Review: Flex Mentalo, by John Anderson
Posted Friday, October 26, 2012

Flex Mentallo
Words: Grant Morrison
Art: Frank Quitely
Publisher: Vertigo
Deluxe Hardcover, $22.99, Available Now


“Clap your hands if you believe in superheroes!”

The secret origin of Flex Mentallo was revealed in Doom Patrol #42 when a skinny geek was transformed into a Golden Age body-builder by using the power of muscle mystery. Flex was selfless, naive, and pure - anything could be overcome simply by flexing his muscles.

The cover of the first issue of the Flex Mentallo mini-series, three years after Morrison’s Doom Patrol ended, featured Flex reaching out toward to reader, commanding them “YOU! BUY THIS COMIC NOW OR THE EARTH IS DOOMED!” This was not the Mentallo of Doom Patrol. It was something much weirder and much more wonderful. Flex Mentallo is the entirety of The Invisibles condensed into four issues. It's more than just a comic book; it's a fantastic book about comic books. It’s an attempt to make first contact with this absurd and magical thing we call superhero comics.

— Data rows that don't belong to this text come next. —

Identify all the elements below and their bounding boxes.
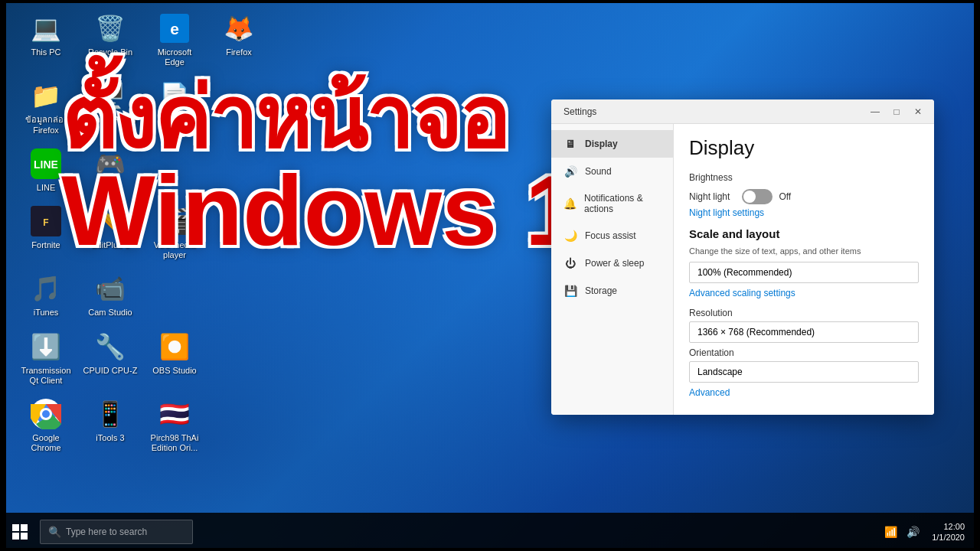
scale-dropdown[interactable]: 100% (Recommended) — [689, 262, 919, 283]
icon-itools[interactable]: 📱 iTools 3 — [80, 393, 141, 458]
fortnite-label: Fortnite — [31, 240, 60, 250]
svg-text:e: e — [170, 20, 179, 37]
pirch-label: Pirch98 ThAi Edition Ori... — [147, 433, 202, 453]
orientation-dropdown-row: Landscape — [689, 361, 919, 383]
itools-label: iTools 3 — [96, 433, 124, 443]
resolution-label: Resolution — [689, 308, 919, 318]
icon-pirch[interactable]: 🇹🇭 Pirch98 ThAi Edition Ori... — [144, 393, 205, 458]
orientation-label: Orientation — [689, 347, 919, 358]
firefox-label: Firefox — [226, 47, 252, 57]
svg-text:LINE: LINE — [34, 158, 58, 171]
thai-headline: ตั้งค่าหน้าจอ — [61, 77, 635, 161]
obs-label: OBS Studio — [152, 366, 196, 376]
icon-microsoft-edge[interactable]: e Microsoft Edge — [144, 8, 205, 72]
resolution-dropdown[interactable]: 1366 × 768 (Recommended) — [689, 321, 919, 343]
night-light-row: Night light Off — [689, 189, 919, 204]
itunes-icon: 🎵 — [30, 272, 62, 305]
resolution-dropdown-row: 1366 × 768 (Recommended) — [689, 321, 919, 343]
transmission-label: Transmission Qt Client — [18, 366, 74, 386]
nav-item-power[interactable]: ⏻ Power & sleep — [551, 249, 673, 277]
sound-nav-icon: 🔊 — [564, 165, 577, 178]
icon-transmission[interactable]: ⬇️ Transmission Qt Client — [15, 326, 77, 390]
svg-rect-12 — [12, 533, 19, 540]
settings-nav: 🖥 Display 🔊 Sound 🔔 Notifications & acti… — [551, 124, 674, 415]
display-nav-icon: 🖥 — [564, 138, 577, 150]
icon-row-5: 🎵 iTunes 📹 Cam Studio — [15, 268, 270, 322]
power-nav-icon: ⏻ — [564, 257, 577, 269]
icon-itunes[interactable]: 🎵 iTunes — [15, 268, 77, 322]
minimize-button[interactable]: — — [865, 102, 885, 122]
night-light-label: Night light — [689, 191, 730, 202]
fortnite-icon: F — [30, 205, 62, 237]
nav-item-focus[interactable]: 🌙 Focus assist — [551, 222, 673, 249]
border-left — [0, 0, 6, 551]
night-light-settings-link[interactable]: Night light settings — [689, 207, 919, 218]
recycle-bin-label: Recycle Bin — [88, 47, 132, 57]
cpuid-label: CPUID CPU-Z — [83, 366, 138, 376]
settings-window: Settings — □ ✕ 🖥 Display 🔊 Sound 🔔 — [551, 99, 934, 415]
nav-power-label: Power & sleep — [585, 258, 644, 269]
line-label: LINE — [37, 183, 55, 193]
nav-sound-label: Sound — [585, 166, 612, 177]
nav-item-sound[interactable]: 🔊 Sound — [551, 158, 673, 185]
nav-storage-label: Storage — [585, 285, 617, 296]
this-pc-label: This PC — [31, 47, 60, 57]
orientation-dropdown[interactable]: Landscape — [689, 361, 919, 383]
toggle-state-label: Off — [779, 191, 791, 202]
brightness-row: Brightness — [689, 172, 919, 183]
transmission-icon: ⬇️ — [30, 331, 62, 363]
windows-headline: Windows 10 — [61, 161, 635, 260]
icon-google-chrome[interactable]: Google Chrome — [15, 393, 77, 458]
start-button[interactable] — [3, 515, 37, 549]
svg-point-9 — [42, 410, 50, 418]
taskbar: 🔍 Type here to search 📶 🔊 12:00 1/1/2020 — [0, 513, 980, 551]
camstudio-label: Cam Studio — [88, 308, 132, 318]
firefox-icon: 🦊 — [223, 12, 255, 44]
maximize-button[interactable]: □ — [887, 102, 906, 122]
window-body: 🖥 Display 🔊 Sound 🔔 Notifications & acti… — [551, 124, 934, 415]
taskbar-system-tray: 📶 🔊 12:00 1/1/2020 — [881, 521, 977, 543]
nav-notifications-label: Notifications & actions — [584, 193, 661, 214]
edge-label: Microsoft Edge — [147, 47, 202, 67]
search-icon: 🔍 — [48, 526, 61, 538]
close-button[interactable]: ✕ — [908, 102, 928, 122]
icon-camstudio[interactable]: 📹 Cam Studio — [80, 268, 141, 322]
icon-row-6: ⬇️ Transmission Qt Client 🔧 CPUID CPU-Z … — [15, 326, 270, 390]
icon-row-1: 💻 This PC 🗑️ Recycle Bin e Microsoft Edg… — [15, 8, 270, 72]
brightness-label: Brightness — [689, 172, 733, 183]
svg-text:F: F — [43, 217, 48, 228]
night-light-toggle[interactable] — [742, 189, 773, 204]
border-top — [0, 0, 980, 3]
nav-item-storage[interactable]: 💾 Storage — [551, 277, 673, 305]
pirch-icon: 🇹🇭 — [158, 398, 191, 430]
cpuid-icon: 🔧 — [94, 331, 126, 363]
icon-row-7: Google Chrome 📱 iTools 3 🇹🇭 Pirch98 ThAi… — [15, 393, 270, 458]
itools-icon: 📱 — [94, 398, 126, 430]
nav-focus-label: Focus assist — [585, 230, 636, 241]
scale-desc: Change the size of text, apps, and other… — [689, 246, 919, 256]
desktop: 💻 This PC 🗑️ Recycle Bin e Microsoft Edg… — [0, 0, 980, 551]
nav-item-notifications[interactable]: 🔔 Notifications & actions — [551, 185, 673, 222]
chrome-label: Google Chrome — [18, 433, 74, 453]
taskbar-search[interactable]: 🔍 Type here to search — [40, 520, 193, 544]
advanced-link[interactable]: Advanced — [689, 387, 919, 398]
settings-content: Display Brightness Night light Off Night… — [674, 124, 934, 415]
time-display: 12:00 — [932, 521, 965, 532]
icon-cpuid[interactable]: 🔧 CPUID CPU-Z — [80, 326, 141, 390]
taskbar-clock[interactable]: 12:00 1/1/2020 — [926, 521, 971, 543]
focus-nav-icon: 🌙 — [564, 230, 577, 242]
itunes-label: iTunes — [34, 308, 59, 318]
window-controls: — □ ✕ — [865, 102, 928, 122]
icon-recycle-bin[interactable]: 🗑️ Recycle Bin — [80, 8, 141, 72]
icon-firefox[interactable]: 🦊 Firefox — [208, 8, 270, 72]
line-icon: LINE — [30, 148, 62, 180]
network-icon[interactable]: 📶 — [881, 523, 900, 541]
search-placeholder: Type here to search — [66, 527, 147, 537]
this-pc-icon: 💻 — [30, 12, 62, 44]
edge-icon: e — [158, 12, 191, 44]
icon-obs[interactable]: ⏺️ OBS Studio — [144, 326, 205, 390]
volume-icon[interactable]: 🔊 — [903, 523, 923, 541]
advanced-scaling-link[interactable]: Advanced scaling settings — [689, 288, 919, 298]
nav-item-display[interactable]: 🖥 Display — [551, 130, 673, 158]
icon-this-pc[interactable]: 💻 This PC — [15, 8, 77, 72]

As Flex tries to track down his missing teammate The Fact, he travels from the Golden Age to the Modern Age, discovers the seedy underside of superheroes where rejected sidekicks roam the back streets like droogs, and where adult superheroes go to indulge their super fantasies, and at the end he discovers the secret origin of everything. He is helped by the hard-boiled police lieutenant who doesn't believe in superheroes any more, and my favourite character, a supervillain called the Hoaxer. The Hoaxer sports one of those silly but somehow archetypal question mark logos, and his greatest hoax just might be reality itself.

Mentallo’s story is being told by a dying musician in an alley - Wallace Sage, a version of Grant Morrison from an alternate Earth where he remained a musician instead of becoming a comic book superstar. Sage created Mentallo when he was a kid. Sage’s altered-state rants about comics coincide with the adventure Flex is going through. Sometimes Sage is telling Flex’s story, and sometimes their narratives are happening in the same world.

And then there are the superheroes themselves, like Lord Limbo and G-Whiz, Nanoman and Minimiss, larger than life archetypal ideals who have formed the mighty Legion of Legions. But the polyverse is being threatened by the ultimate destroyer called the Absolute. The Legion of Legions has a last-minute solution: to make themselves fictional in a new kind of reality. And when superheroes make themselves fictional, where do they go? That’s right - they go into comics. Our comic books are attempts to remember and transcribe the reality of the gods.

This book is a trip from beginning to end. The detail in Quitely’s art is incredible. His full-page panels of hordes of caped figures swooping out of the sky give me shivers. There's an eerie sequence of superbeings floating through space toward a terrified astronaut. There’s a sequence where the Legion of Legions appears to have set up headquarters inside someone’s brain. On every page he draws something either completely impossible or so intricately detailed he must have spent days on it. The story and art work together so that, fractal-like, new details are revealed on each rereading.

Flex Mentallo is one of Morrison’s best works and one of the best comic books ever. But what do I know - I love superheroes.